Looking around the world, it’s tempting to think that national borders have seldom been less secure. Some 50,000 Central American children have crossed the U.S.-Mexico border over the past several months; Russia annexed Crimea this spring, while the national status of much of Ukraine remains in doubt; eastern Syria and vast swaths of Iraq have collapsed into one another; and an increasingly aggressive China is embroiled in a number of territorial disputes with its neighbors. There’s something palpably unnerving about watching borders disintegrate; it feels as though a solid entity — the nation-state — is melting into the air.
(Library of Congress)But as Harvard history professor Charles S. Maier’s sweeping new book, Leviathan 2.0: Inventing Modern Statehood (Belknap Press, 2014), reminds us, the modern nation-state — defined in a loose sense by territorial integrity, highly developed governing structures, and technological prowess — is itself a historical anomaly, one that did not really begin to take form until the mid-19th century. And, as he demonstrates, the processes by which modern states came into existence were not always savory.
Maier begins his immensely ambitious treatise with a story from June 25, 1876, when the United States Army deployed “seven hundred cavalry against an alliance of Lakota, Arapaho, and Cheyenne communities.” Were the American soldiers, Maier asks, “really confident that these hills and river valleys were their country’s own? What might such an assertion signify?” For their part, the “Native Americans have their own economic relationship to these lands,” he writes, adding that “perhaps neither side really comprehends why the other must claim such a vast landscape.” The Native Americans won that battle, which we now know as Custer’s Last Stand. But “in the long run,” notes Maier, “the victors of that day [became] losers.” The state won out in the end.
Unlike Hobbes’s 1651 Leviathan, Maier’s book is primarily a work of history, not philosophy. And like another big book released in the past year — Thomas Piketty’s Capital in the Twenty-First Century — Leviathan 2.0 draws on a wealth of examples spanning multiple continents. Indeed, despite the opening case he’s chosen, Maier does not single out the United States as unique insofar as its development as a nation-state coincided with the subjugation of tribes. Similar events played out, he writes, in the Ottoman Empire, the Caucasus highlands of Central Asia, and the African savannas.
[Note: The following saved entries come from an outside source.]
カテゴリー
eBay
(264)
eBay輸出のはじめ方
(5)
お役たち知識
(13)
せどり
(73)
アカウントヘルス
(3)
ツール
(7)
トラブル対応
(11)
Of course, it wasn’t only the subjugation of nomads that gave rise to the modern state. Broader “wars of national reconstruction” — think the Franco-Prussian War or our own Civil War — played a part by establishing the borders that we still see on the map today. “Technological transformation was a critical input” as well, Maier maintains, describing the importance of developments such as railroads. “The railroad influenced political organization “… by reinforcing the credibility of the nation-state as a cohesive arena of collective decision-making,” he writes.
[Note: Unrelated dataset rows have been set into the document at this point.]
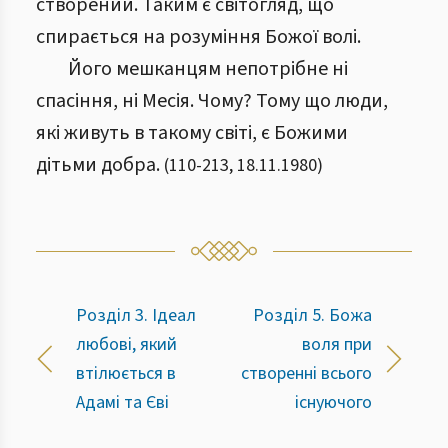
створений. Таким є світогляд, що
спирається на розуміння Божої волі.
Його мешканцям непотрібне ні
спасіння, ні Месія. Чому? Тому що люди,
які живуть в такому світі, є Божими
дітьми добра.
(
110
-
213
,
18.11.1980
)
Розділ 3. Ідеал
Розділ 5. Божа
любові, який
воля при
втілюється в
створенні всього
Адамі та Єві
існуючого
Maier also observes the remarkable fact that states around the world constituted themselves almost simultaneously in the period from 1850 to 1880. “No doubt the process was infectious,” he asserts, also noting the increased mobility of goods, people, and ideas in this period. Very few countries were operating in a vacuum, and developments in one country inevitably influenced those in another. The book runs up through the mid-20th century, when the modern state overstepped its bounds in places such as Nazi Germany, Mao’s China, and the Soviet Union.
While not a work of policy, Maier’s book is an opportunity for policymakers to contemplate the nature of the modern state — and where it might be going from here. What, after all, is the purpose of the modern state in our ever more globalized world? It’s a question many seem to be asking; most European states, for instance, have voluntarily given up important aspects of their national sovereignty in pursuit of transnational models of governance (although there is now a significant pushback in many European countries against those trends). Put differently and more pessimistically: Is the collapse of the Syria-Iraq border one last gasp of an older world, or is it a harbinger of things to come? What will Leviathan 3.0 look like — if it exists at all?